CARAPASTE ® Oral Wound Dressing, Sucralfate HCl Topical Paste, is an amorphous hydrogel paste formed by the controlled reaction of sucralfate with a limited quantity of hydrochloric acid. The amorphous hydrogel paste formed by this reaction binds reversibly to wounds and is intended to form a protective film that covers lesions where gastric acid or local wound bed acidity is not available or is inconsistently present. CARAPASTE ® Oral Wound Dressing may be administered directly to an accessible oral wound to provide an adherent physical covering of the wound bed. Although prepared by reaction of sucralfate with strong acid, the polymerized sucralfate self-buffers to a pH of approximately 3.5.
The provided document is a 510(k) summary for the CARAPASTE® Oral Wound Dressing, K082856. This type of submission relies on demonstrating substantial equivalence to a legally marketed predicate device, rather than requiring the submission of new clinical or performance data to establish safety and effectiveness.
Therefore, the document does not contain information regarding a study that proves the device meets specific acceptance criteria based on its own performance.
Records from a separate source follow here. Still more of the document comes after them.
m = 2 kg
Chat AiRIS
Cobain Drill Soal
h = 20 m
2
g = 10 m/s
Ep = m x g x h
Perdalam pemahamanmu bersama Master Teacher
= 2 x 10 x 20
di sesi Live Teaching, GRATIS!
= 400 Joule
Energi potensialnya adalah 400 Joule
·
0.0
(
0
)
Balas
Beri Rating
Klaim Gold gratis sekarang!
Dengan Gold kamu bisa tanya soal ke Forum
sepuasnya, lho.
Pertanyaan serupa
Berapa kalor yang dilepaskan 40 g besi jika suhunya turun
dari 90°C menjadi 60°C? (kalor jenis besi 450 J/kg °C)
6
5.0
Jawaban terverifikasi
Instead, it asserts substantial equivalence based on technological characteristics and intended use.
Here's a breakdown of the requested information based on the provided document:
1. Table of Acceptance Criteria and Reported Device Performance
This information is not provided in the 510(k) summary. For a 510(k) submission, the "acceptance criteria" are generally that the new device has substantially equivalent technological characteristics and intended use to a predicate device, and does not raise new questions of safety or effectiveness. Direct performance metrics are typically not required unless there are significant technological differences or new indications for use.
Acceptance Criteria | Reported Device Performance |
---|---|
Not specified directly in the document, as this is a 510(k) submission based on substantial equivalence. The primary "acceptance criterion" for a 510(k) is demonstrating substantial equivalence to a predicate device in terms of intended use, technological characteristics, safety, and effectiveness. | CARAPASTE® Oral Wound Dressing forms a protective layer over the oral mucosa, adheres to the mucosal surface, and relieves pain and promotes wound healing of mouth lesions. (This is a description of its mechanism and intended effects, not quantitative performance data against specific criteria.) |
2. Sample size used for the test set and the data provenance
This information is not applicable/not provided as this 510(k) submission does not include primary clinical studies with a test set. The submission relies on demonstrating substantial equivalence to a predicate device (Sucralfate HCl Topical Paste K043587) rather than presenting new performance data from a specific test set.
3. Number of experts used to establish the ground truth for the test set and the qualifications of those experts
This information is not applicable/not provided. There is no mention of a test set with ground truth established by experts in this 510(k) summary.
4. Adjudication method (e.g. 2+1, 3+1, none) for the test set
This information is not applicable/not provided. There is no mention of a test set requiring adjudication in this 510(k) summary.
5. If a multi-reader multi-case (MRMC) comparative effectiveness study was done, If so, what was the effect size of how much human readers improve with AI vs without AI assistance
This information is not applicable/not provided. The device is an oral wound dressing and does not involve AI or human readers for diagnostic interpretation.
6. If a standalone (i.e. algorithm only without human-in-the loop performance) was done
This information is not applicable/not provided. The device is a physical wound dressing and does not involve algorithms.
7. The type of ground truth used (expert consensus, pathology, outcomes data, etc)
This information is not applicable/not provided. The 510(k) summary does not describe a study that established a "ground truth" for the device's performance, as it relies on substantial equivalence.
8. The sample size for the training set
This information is not applicable/not provided. There is no mention of a training set as this is not an AI/machine learning device.
9. How the ground truth for the training set was established
This information is not applicable/not provided. There is no mention of a training set or ground truth establishment in this 510(k) summary.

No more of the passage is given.